Irish researchers working in Dublin and Oxford have discovered a key gene that helps determine why some patients survive and others die of diseases such as malaria, tuberculosis, pneumonia and blood poisoning.
The finding should greatly improve treatments for at-risk patients and also lead to new drugs against these and other infectious diseases.
The series of discoveries was made while trying to answer the question why some patients die of malaria and others don't, explained the head of Trinity College Dublin's school of biotechnology and immunology and professor of molecular immunology, Prof Luke O'Neill.
Prof O'Neill and the University of Oxford's Irish-born professor of human genetics, Prof Adrian Hill, are joint lead authors of a paper explaining the research published this morning in the journal Nature Genetics.
A major implication of their findings is that a single gene, which produces a protein known as Mal, may be the key determinant whether a patient survives a dangerous infectious disease. The researchers hope to show this may be true for many infectious agents including the dangerous hospital bug, MRSA.
The two have already proven that Mal plays this role in malaria, TB, bacterial pneumonia and blood poisoning, said Prof O'Neill. "The fact that Mal is affected in all of these is significant.
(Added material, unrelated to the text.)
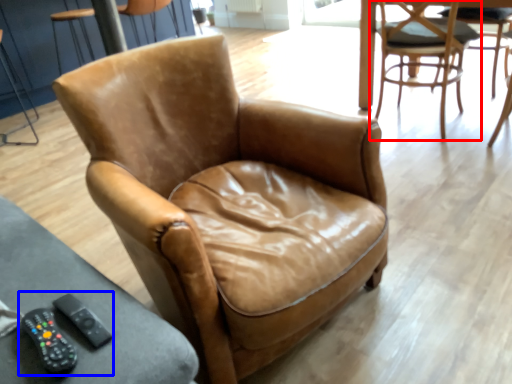 Question: Which point is further to the camera, chair (highlighted by a red box) or game controller (highlighted by a blue box)?

Choices:
 (A) chair
 (B) game controller

Answer: (A)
It could be implicated in most infectious diseases."
The researchers have also shown that the effect happens in diverse populations, given their study of more than 6,000 patients from Gambia, Vietnam, Turkey and the UK.
Malaria is a major killer worldwide and about a third of the world's population lives in areas where it is endemic, Prof O'Neill stated. Climate change is also pushing malaria into new areas, including the southern US.
Another million people die of blood poisoning in Europe and the US.
"About five million children a year are dying of malaria and it looks like Mal is a key factor of why they are dying," he stated.
"The discovery of Mal as a key determinant of death will help in discovering ways to allow more patients to survive."
We all have two copies of the gene that produces Mal, which is a very important switch that turns on our immune systems during infection. Both copies are underactive in about 2 to 3 per cent of the UK population and these patients are most likely to succumb to these diseases.
Another 26 per cent of people have what is known as the "Goldilocks phenomenon" where the two copies of Mal work "just right", Prof O'Neill said. But the majority, more than 70 per cent have copies that make Mal overactive.
Having the overactive Mal doubles the risk of succumbing to these diseases, with some populations facing a four-fold higher risk of getting malaria. "It turns out you are best off having the form that works just right," he said.
The findings have huge implications for the way these diseases are treated.
The great hope is that drugs could be developed either to dampen down or promote Mal activity to reach the "just right" level, Prof O'Neill said.
Equally, patients more at risk could be given higher doses of antibiotics early on or stronger antibiotics.
It may allow clinicians to predict a person's risk before they travel to areas where malaria is endemic.